Server Message Block (SMB) is the file protocol most commonly used by Windows. SMB Signing is a feature through which communications using SMB can be digitally signed at the packet level. Digitally signing the packets enables the recipient of the packets to confirm their point of origination and their authenticity. This security mechanism in the SMB protocol helps avoid issues like tampering of packets and “man in the middle” attacks.
SMB signing is available in all currently supported versions of Windows, but it’s only enabled by default on Domain Controllers. This is recommended for Domain Controllers because SMB is the protocol used by clients to download Group Policy information. SMB signing provides a way to ensure that the client is receiving genuine Group Policy.

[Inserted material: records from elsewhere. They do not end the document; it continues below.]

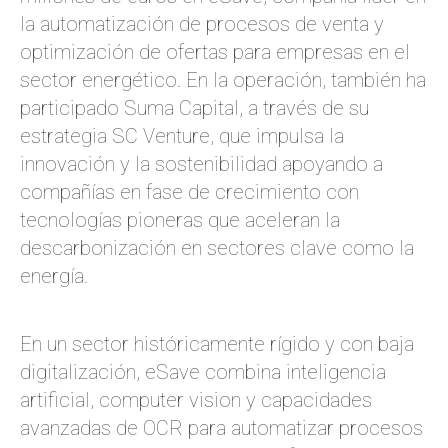
la automatización de procesos de venta y
optimización de ofertas para empresas en el
sector energético. En la operación, también ha
participado Suma Capital, a través de su
estrategia SC Venture, que impulsa la
innovación y la sostenibilidad apoyando a
compañías en fase de crecimiento con
tecnologías pioneras que aceleran la
descarbonización en sectores clave como la
energía.
En un sector históricamente rígido y con baja
digitalización, eSave combina inteligencia
artificial, computer vision y capacidades
avanzadas de OCR para automatizar procesos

SMB signing was introduced in Windows 2000 (at the time it was also ported back to Microsoft Windows NT 4.0 and Microsoft Windows 98). With the introduction of SMB2 in Windows Vista and Windows Server 2008, signing was improved by using a new hashing algorithm (HMAC SHA-256 replaced the old MD5). At that time, the settings were updated to simplify configuration and interoperability (you can find details later in the post). Another important improvement in SMB2 signing is performance. In SMB1, enabling signing significantly decreases performance, especially when going across a WAN. If using SMB2 plus signing with a 1GbE network and a modern CPU, there is limited degradation in performance as compared to SMB1. If using a faster network (like 10GbE), the performance impact of signing will be greater.